Astérix et Mahomet

Oui, je sais le titre est curieux, mais il s'explique aisément par la suite.
Dans un récent billet, je citais un orateur musulman affirmant que Mahomet est nommé dans le cantique des cantiques, assimilant le terme hébreu "maḥamadim" au nom de Mahomet, et justifiant la terminaison en "im" comme étant une "marque de respect", ce que je récusais, expliquant que "maḥamadim" est un pluriel (la terminaison "im" est la marque du pluriel masculin et non une "marque de respect comme le prétend abusivement l'orateur).
Suite à ce billet, j'ai eu le plaisir de recevoir cette remarque laconique d'une amie : "la terminaison "im " est à la fois la marque du masculin pluriel ET la marque du pluriel de majesté, cf ELOHIM".

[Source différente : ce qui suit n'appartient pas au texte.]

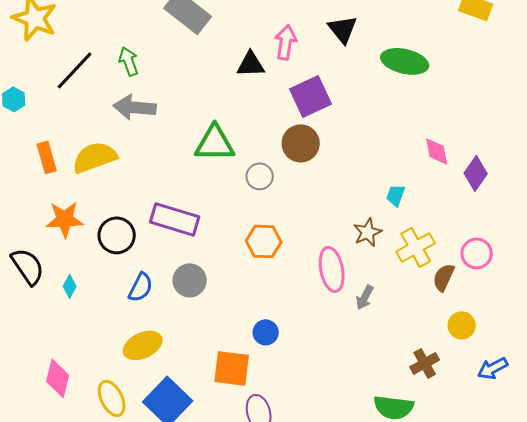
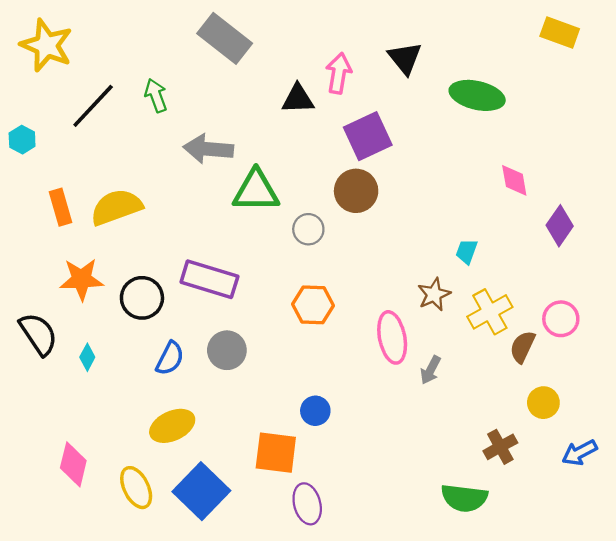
gray arrow: (135, 107) -> (208, 149), moved
pink diamond: (437, 151) -> (514, 180), moved

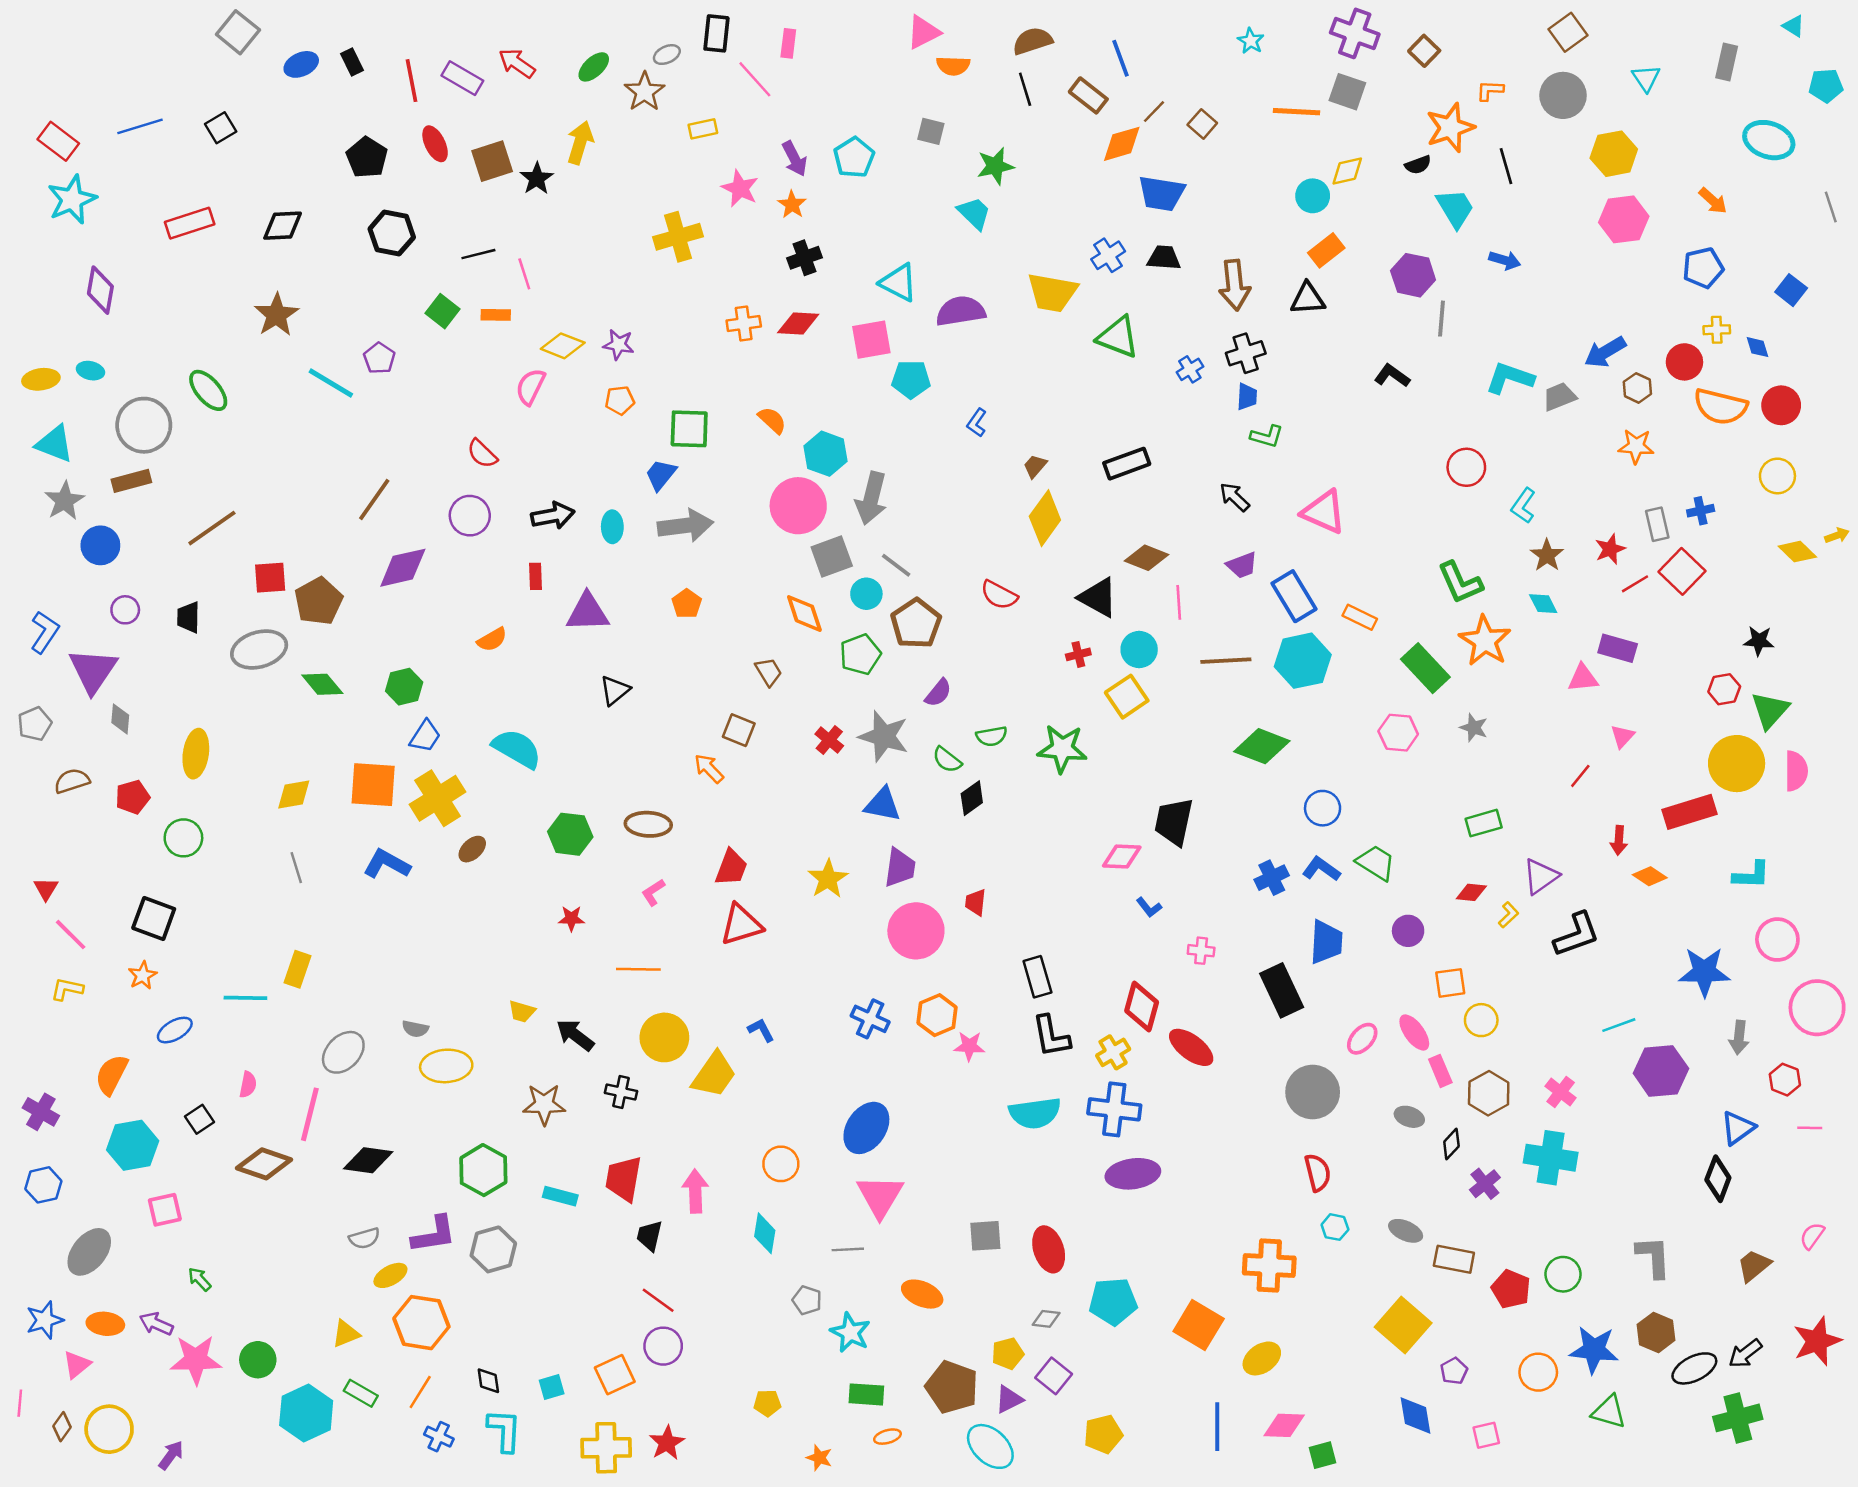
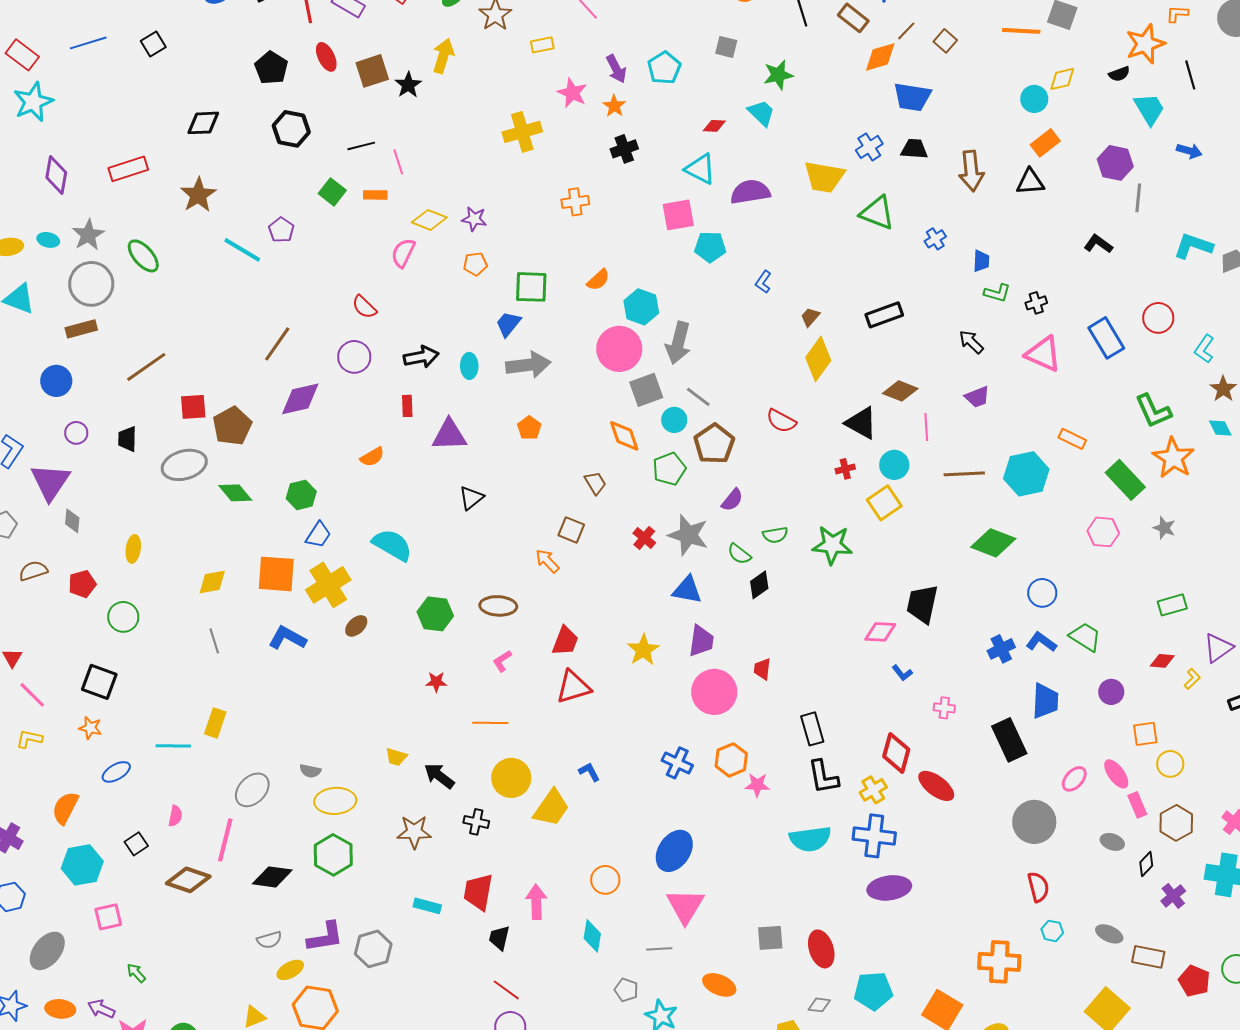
red rectangle: (190, 223) -> (128, 169), moved
red diamond: (798, 324) -> (714, 126), moved, size x0.7
black cross: (1246, 353) -> (1036, 303), moved, size x0.7
orange semicircle: (772, 420) -> (598, 280), turned 95
gray star: (64, 501) -> (88, 235), moved
blue rectangle: (1294, 596) -> (1106, 338), moved
yellow ellipse: (196, 754) -> (133, 549), size x0.7
orange star: (143, 975) -> (90, 728), turned -30
green hexagon: (483, 1170) -> (333, 855), moved

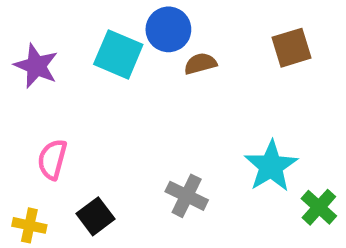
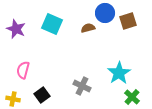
blue circle: (168, 29) -> (105, 13), moved
green cross: (319, 207) -> (132, 97), moved

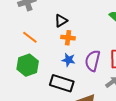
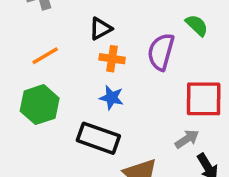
orange line: (30, 37) -> (45, 56), turned -70
purple semicircle: (93, 61) -> (161, 52), moved

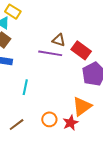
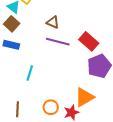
brown triangle: (59, 40) -> (53, 22), moved
brown line: (17, 125) -> (18, 109), turned -56

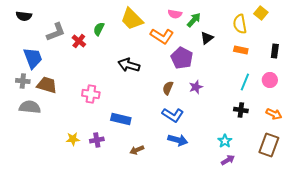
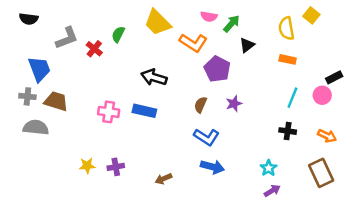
black rectangle: (275, 51) -> (334, 77), moved, turned 56
blue rectangle: (121, 119) -> (144, 111), moved
brown rectangle: (269, 145) -> (321, 173), turned -45

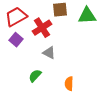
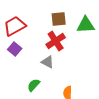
red cross: (42, 28) -> (56, 41), moved

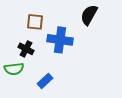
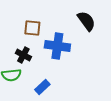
black semicircle: (89, 15) -> (86, 21), turned 115

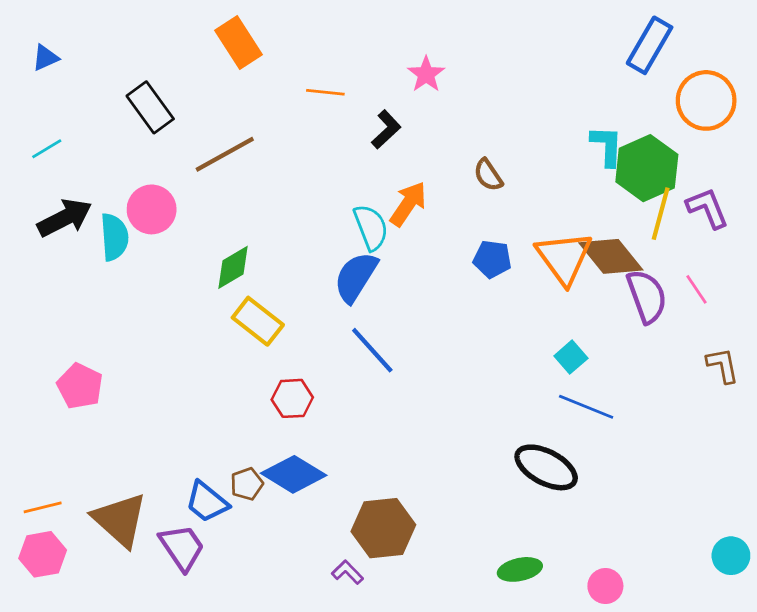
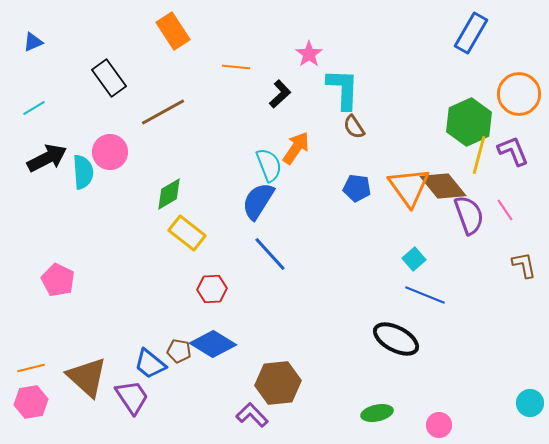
orange circle: (706, 100) -> (519, 94), moved
cyan L-shape: (607, 146) -> (343, 89), moved, size x1.4
brown pentagon: (247, 484) -> (179, 351), turned 30
purple L-shape: (347, 572) -> (252, 415), size x1.4

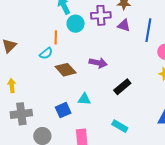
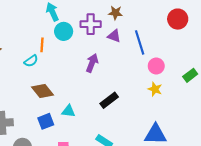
blue line: (148, 30) -> (140, 42), turned -30
purple arrow: (98, 63) -> (92, 63), moved, turned -84
brown diamond: (66, 70) -> (43, 91), moved

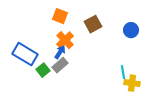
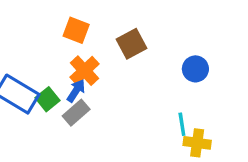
blue circle: (131, 30) -> (195, 69), moved
green square: (43, 70) -> (48, 99), moved

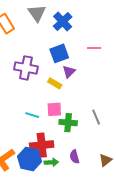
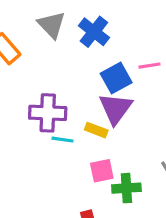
blue square: (59, 53) -> (116, 78), moved
purple triangle: (69, 72) -> (116, 108), size x1.6
cyan line: (32, 115) -> (62, 140), moved

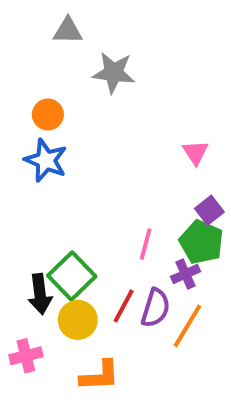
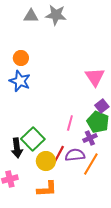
gray star: (114, 73) -> (56, 15), moved
pink triangle: (195, 152) -> (95, 77), size x1.5
purple semicircle: (156, 308) -> (75, 155), turned -114
yellow circle: (78, 320) -> (46, 161), moved

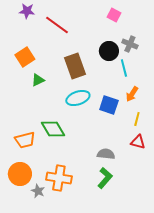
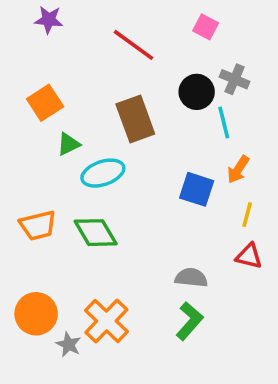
red line: (57, 25) -> (133, 45), moved
cyan ellipse: (78, 98) -> (103, 173), moved
orange trapezoid: (25, 140) -> (38, 225), moved
orange cross: (59, 178) -> (106, 321), turned 35

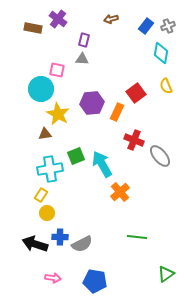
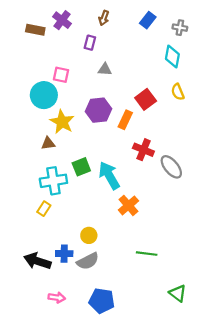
brown arrow: (111, 19) -> (104, 18), moved, turned -56
blue rectangle: (146, 26) -> (148, 20), moved
gray cross: (168, 26) -> (180, 28), turned 32
gray triangle: (82, 59) -> (105, 69), moved
yellow circle: (47, 213) -> (89, 235), moved
green triangle: (166, 274) -> (178, 293), turned -48

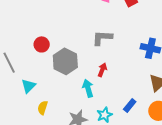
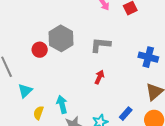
gray hexagon: (65, 61) -> (61, 38), moved
cyan arrow: (88, 88) -> (62, 104), moved

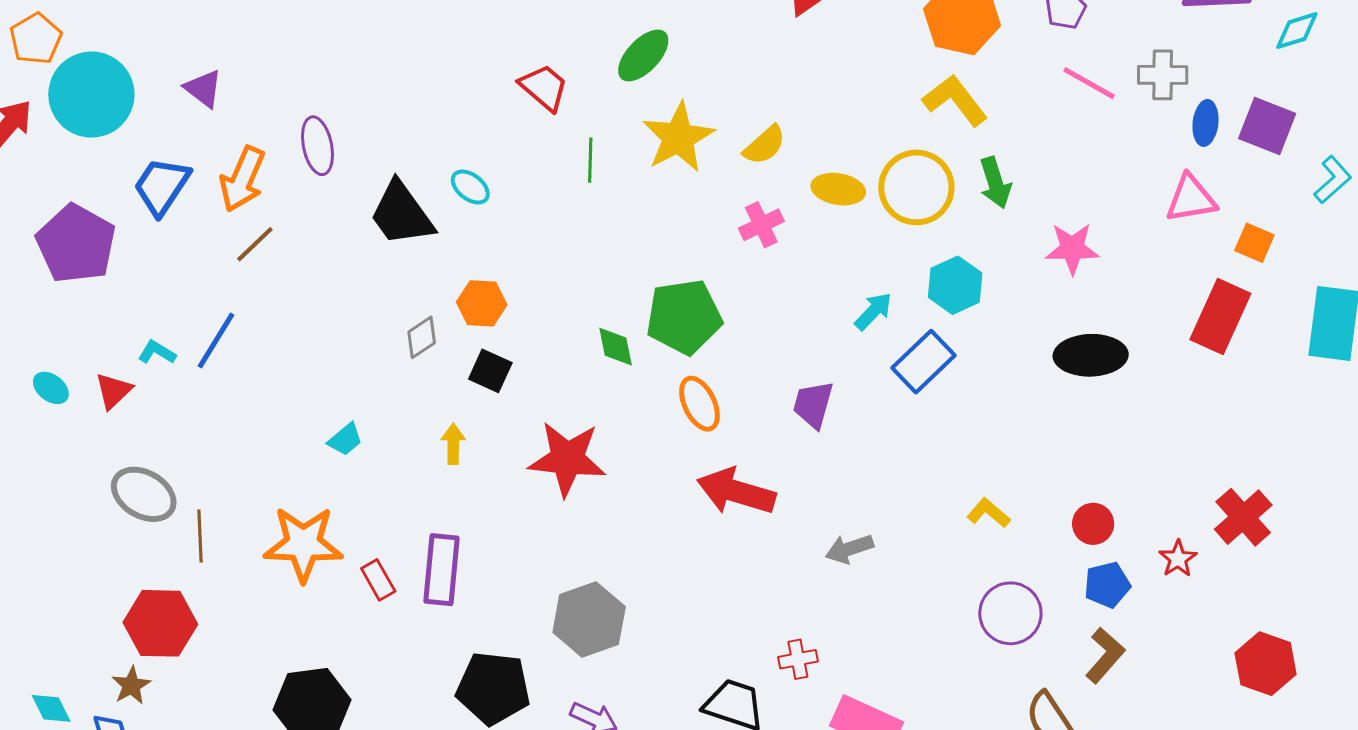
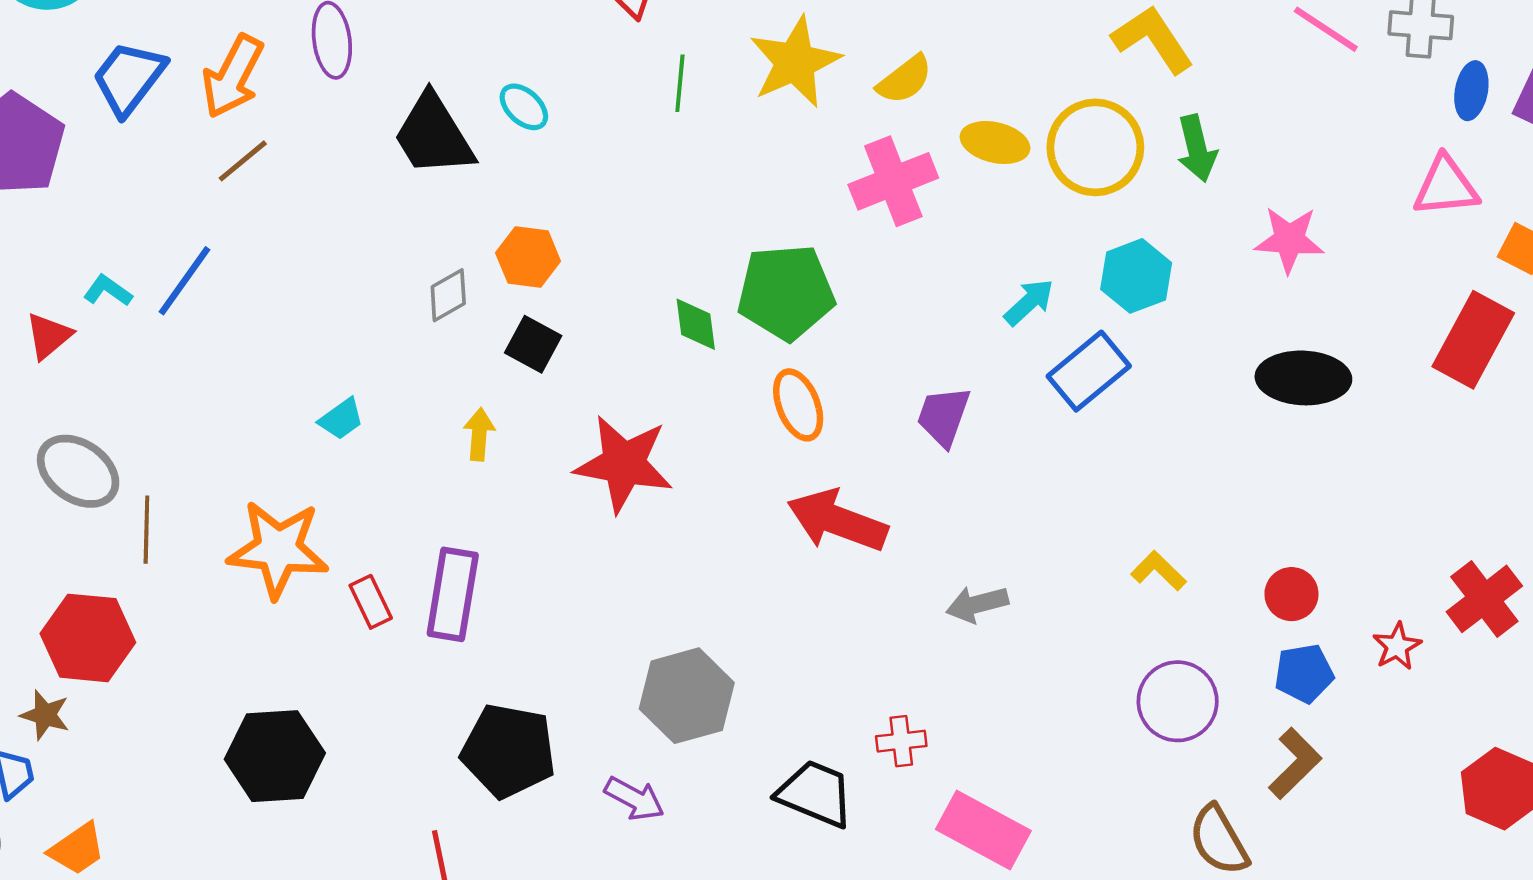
pink cross: (761, 225) -> (893, 181), size x1.5
gray hexagon: (589, 619) -> (687, 696), moved
brown star: (131, 685) -> (45, 715), turned -30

Certes, Elohim (Dieu ou dieux) est un pluriel, qui a selon le contexte, une valeur de pluriel ou de singulier ; avec un verbe au singulier, c'est "le vrai Dieu", tandis qu'avec un verbe au pluriel ce sont "les faux dieux" des nations païennes qui ne "respirent pas, ne parlent pas etc". (Et en l'absence de verbe, c'est le contexte qui indique s'il s'agit du "vrai Dieu" ou des "faux dieux"...)
Toutefois, ma remarque ne portait pas sur l'existence en hébreu de pluriels à valeur de singulier, ce que je ne conteste pas, mais sur l'assertion qu'en hébreu, l'emploi d'une terminaison du pluriel pour un nom propre indiquerait une marque de respect.
Or, une telle règle n'existe pas, et nulle part, il n'est question dans la Bible de David, de Salomon, d'Abraham ou de Jacob avec un "pluriel de majesté".
Or, pour se réclamer d'une règle, il faut tout de même que cette règle, que cet usage existe.
Enfin, quant à supposer que cette règle existerait, la phrase citée par l'orateur serait, encore, dénuée de sens. Car que pourrait signifier "Sa personne est pleine de Mahomet" ?
Fondamentalement, il est tout aussi stupide de chercher Mahomet dans le Cantique des Cantiques (et malhonnête de prétendre qu'il y soit) que de clamer trouver Astérix et Obélix dans un ouvrage consacré aux textes bibliques originaux, dans lequel on lit* pourtant ce qui suit :
"Quod etiam in Hexaplorum voluminibus, Astericis Obelisque notavit, supletis quae deerant ex Hebraeo juxta Theodotionis potissimum Versionem, et quae redudabant, obelisco confosit. De Asteriscorum et Obelorum usu apud veteres grammaticos disputavimus jam supra lib. 2 parte 1, cap 4 §7."
Il est question, là de signes diacritiques ("étoiles", "astérisques" de diverses formes et "broches" ou "obèles") dont Origène se servait pour indiquer la source des multiples variantes qu'il insérait dans son édition en six colonnes (les Hexaples)... rien à voir avec un petit gaulois moustachu et son copain un peu bas de poitrine.
Notes :
* Ma jolie citation latine est extraite du tome IV du "De bibliorum textibus originalibus, versionibus graecis, et latina vulgata" publié en 1705
** Pour ceux qui veulent fouiller un peu plus, je ne peux que renvoyer aux grammaires hébraïques, par exemple à partir de cette page du site de Didier Fontaine. Une amie bibliste, spécialiste de l'hébreu biblique m'a d'ailleurs confirmé qu'une telle "marque de respect" n'existe pas en hébreu "Sauf si une nouvelle grammaire que je ne connais pas vient de le dire !".